Tips Orangtua mendidik tanpa perlu mengancam

1. Cintailah anak dengan Bijaksana. Cinta atau kasih sayang adalah energi paling besar yang dapat membantu anak mengatasi masalah. Jadi, terapkan disiplin dengan kasih sayang. “Mencintai anak berarti mengenali sebenar-benarnya anak kita,” ujarnya.

2. Libatkan anak dan jadikan orangtua sebagai teladan (contoh). Ajak anak dalam menanamkan kebiasaan. Contoh, jika ingin anak membereskan makanan setelah makan, ajak anak ikut membantu dengan memisahkan sisa makanan ke tempat sampah, lalu letakkan di tempat cucian. “Akan beda kalau kita hanya bilang ‘Adik....ayo bawa piring kotor ke belakang’,” katanya.
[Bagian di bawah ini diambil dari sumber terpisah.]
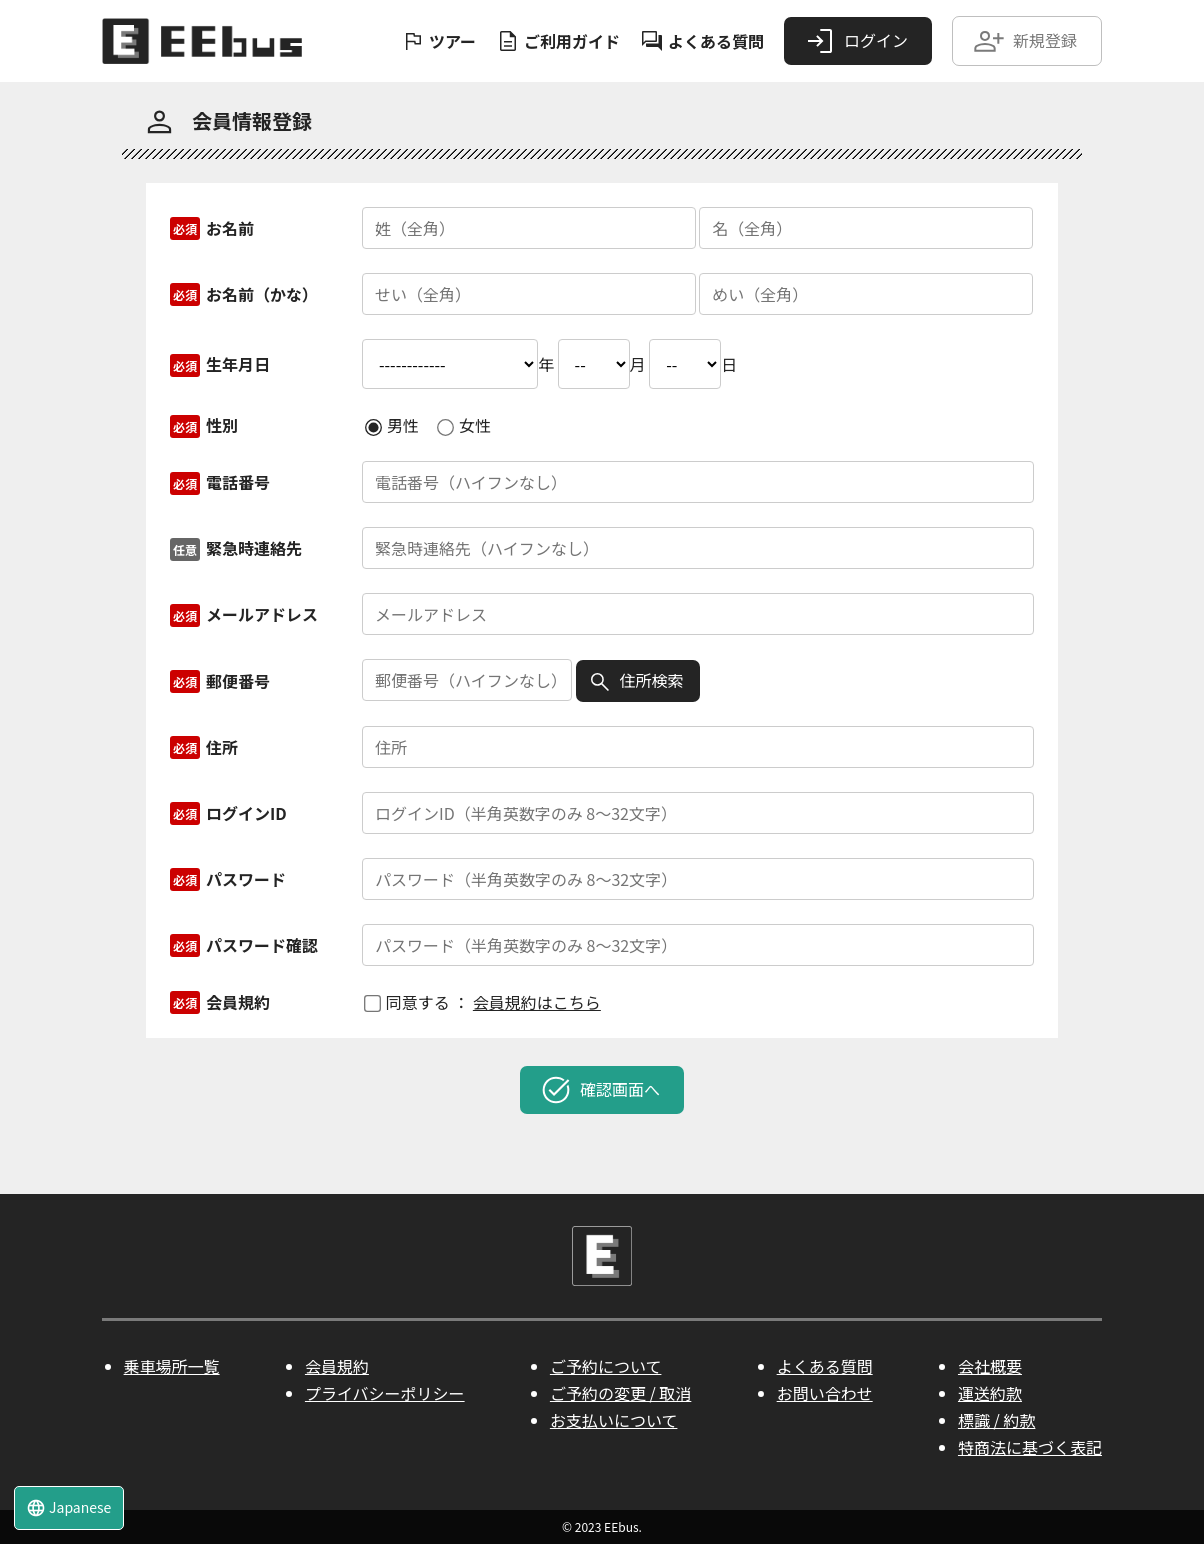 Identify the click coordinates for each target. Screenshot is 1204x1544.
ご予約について (606, 1366)
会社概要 (990, 1366)
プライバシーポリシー (385, 1393)
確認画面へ (600, 1090)
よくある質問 (702, 41)
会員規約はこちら (537, 1002)
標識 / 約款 (996, 1420)
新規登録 (1025, 41)
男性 (392, 425)
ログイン (856, 41)
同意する (407, 1002)
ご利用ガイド (558, 41)
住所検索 (636, 680)
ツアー (438, 41)
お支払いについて (614, 1420)
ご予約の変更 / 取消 (620, 1393)
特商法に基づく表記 (1030, 1447)
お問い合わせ (825, 1393)
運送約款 (990, 1393)
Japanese (68, 1507)
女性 (464, 425)
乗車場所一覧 (172, 1366)
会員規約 (337, 1366)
3. Kreatif. Anak hakekatnya bersifat emosi dan moody begitu pun orang dewasa. Artinya malas atau tidak mood adalah manusiawi. Jadi orangtua harus kreatif menemukan solusi dalam penanaman kebiasaan anak.

4. Kompak. Penanaman kebiasaan di rumah memerlukan kekompakkan ayah-ibu, pengasuh, kakak-adik, and seluruh keluarga.

5. Lakukan disiplin dengan konteks gembira.